+++ Data shown +++

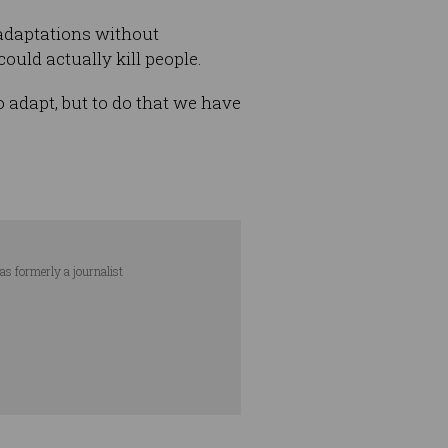
adaptations without
ould actually kill people.
to adapt, but to do that we have
as formerly a journalist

+++

**Task to carry out**: Would you reproduce the listing above exactly, without any of its images?

**Solution to this problem**:
adaptations without
ould actually kill people.
to adapt, but to do that we have
as formerly a journalist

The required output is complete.